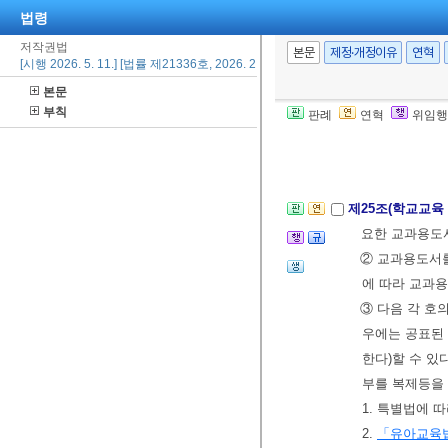
법령
나 계약에 따
저작권법
에 따라 공공
본문
제정·개정이유
연혁
[시행 2026. 5. 11.] [법률 제21336호, 2026. 2. 10., 일부개정]
③ 국가 또는 
본문
경우
「국유재
부칙
판례
연혁
위임행
용하게 할 수 
[본조신설 2013.
제25조(학교교육
요한 교과용도
② 교과용도서를
에 따라 교과
③ 다음 각 호
우에는 공표된
한다)할 수 있
부를 복제등을 
1. 특별법에 
2.
「유아교육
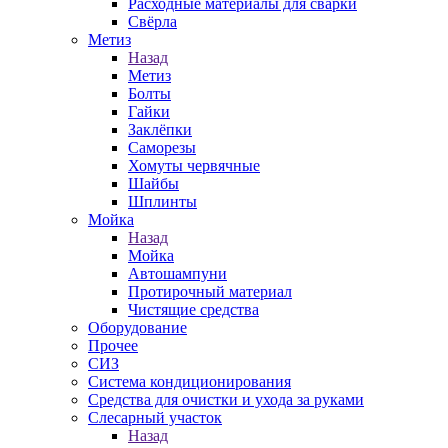
Расходные материалы для сварки
Свёрла
Метиз
Назад
Метиз
Болты
Гайки
Заклёпки
Саморезы
Хомуты червячные
Шайбы
Шплинты
Мойка
Назад
Мойка
Автошампуни
Протирочный материал
Чистящие средства
Оборудование
Прочее
СИЗ
Система кондиционирования
Средства для очистки и ухода за руками
Слесарный участок
Назад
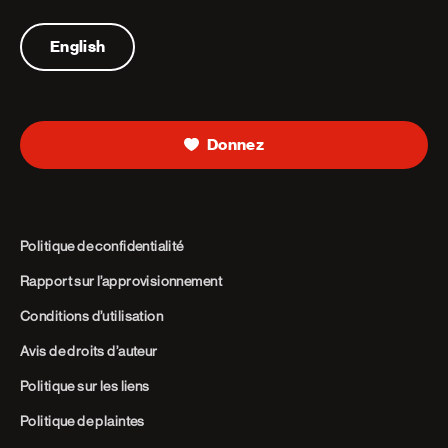
Telephone
English
Donnez
Politique de confidentialité
Rapport sur l’approvisionnement
Conditions d’utilisation
Avis de droits d’auteur
Politique sur les liens
Politique de plaintes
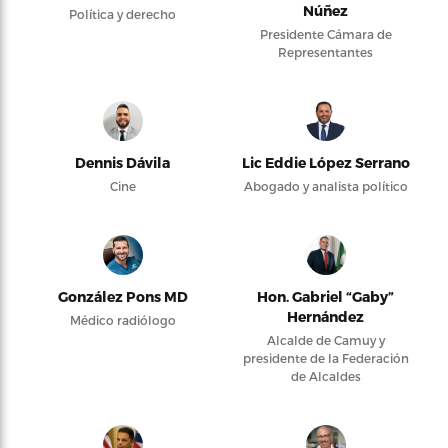
Núñez
Política y derecho
Presidente Cámara de
Representantes
Dennis Dávila
Lic Eddie López Serrano
Cine
Abogado y analista político
González Pons MD
Hon. Gabriel “Gaby”
Hernández
Médico radiólogo
Alcalde de Camuy y
presidente de la Federación
de Alcaldes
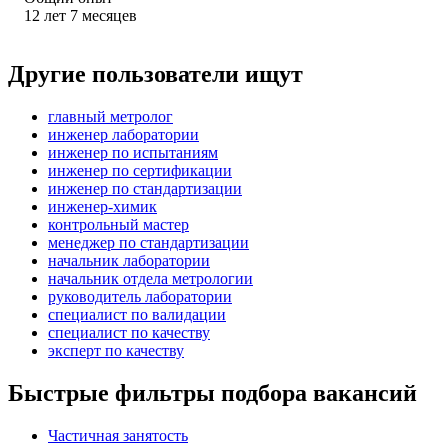
12
лет
7
месяцев
Другие пользователи ищут
главный метролог
инженер лаборатории
инженер по испытаниям
инженер по сертификации
инженер по стандартизации
инженер-химик
контрольный мастер
менеджер по стандартизации
начальник лаборатории
начальник отдела метрологии
руководитель лаборатории
специалист по валидации
специалист по качеству
эксперт по качеству
Быстрые фильтры подбора вакансий
Частичная занятость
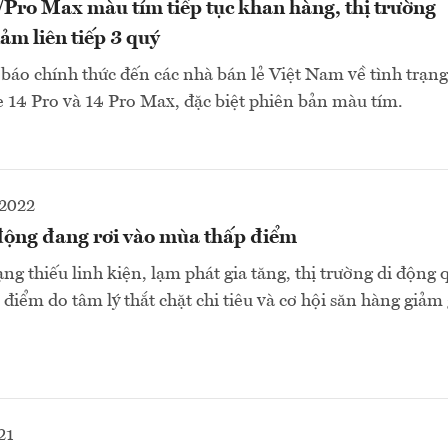
/Pro Max màu tím tiếp tục khan hàng, thị trường
m liên tiếp 3 quý
báo chính thức đến các nhà bán lẻ Việt Nam về tình trạn
14 Pro và 14 Pro Max, đặc biệt phiên bản màu tím.
2022
 động đang rơi vào mùa thấp điểm
ng thiếu linh kiện, lạm phát gia tăng, thị trường di động
điểm do tâm lý thắt chặt chi tiêu và cơ hội săn hàng giảm g
21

* Exercise requirements: Retype the listing exactly. Pictures do not belong in the copy.

* Written response:
법령
나 계약에 따
저작권법
에 따라 공공
본문
제정·개정이유
연혁
[시행 2026. 5. 11.] [법률 제21336호, 2026. 2. 10., 일부개정]
③ 국가 또는 
본문
경우
「국유재
부칙
판례
연혁
위임행
용하게 할 수 
[본조신설 2013.
제25조(학교교육
요한 교과용도
② 교과용도서를
에 따라 교과
③ 다음 각 호
우에는 공표된
한다)할 수 있
부를 복제등을 
1. 특별법에 
2.
「유아교육
Расходные материалы для сварки
Свёрла
Метиз
Назад
Метиз
Болты
Гайки
Заклёпки
Саморезы
Хомуты червячные
Шайбы
Шплинты
Мойка
Назад
Мойка
Автошампуни
Протирочный материал
Чистящие средства
Оборудование
Прочее
СИЗ
Система кондиционирования
Средства для очистки и ухода за руками
Слесарный участок
Назад
Telephone
English
Donnez
Politique de confidentialité
Rapport sur l’approvisionnement
Conditions d’utilisation
Avis de droits d’auteur
Politique sur les liens
Politique de plaintes
Núñez
Política y derecho
Presidente Cámara de
Representantes
Dennis Dávila
Lic Eddie López Serrano
Cine
Abogado y analista político
González Pons MD
Hon. Gabriel “Gaby”
Hernández
Médico radiólogo
Alcalde de Camuy y
presidente de la Federación
de Alcaldes
12
лет
7
месяцев
Другие пользователи ищут
главный метролог
инженер лаборатории
инженер по испытаниям
инженер по сертификации
инженер по стандартизации
инженер-химик
контрольный мастер
менеджер по стандартизации
начальник лаборатории
начальник отдела метрологии
руководитель лаборатории
специалист по валидации
специалист по качеству
эксперт по качеству
Быстрые фильтры подбора вакансий
Частичная занятость
/Pro Max màu tím tiếp tục khan hàng, thị trường
m liên tiếp 3 quý
báo chính thức đến các nhà bán lẻ Việt Nam về tình trạn
14 Pro và 14 Pro Max, đặc biệt phiên bản màu tím.
2022
 động đang rơi vào mùa thấp điểm
ng thiếu linh kiện, lạm phát gia tăng, thị trường di động
điểm do tâm lý thắt chặt chi tiêu và cơ hội săn hàng giảm g
21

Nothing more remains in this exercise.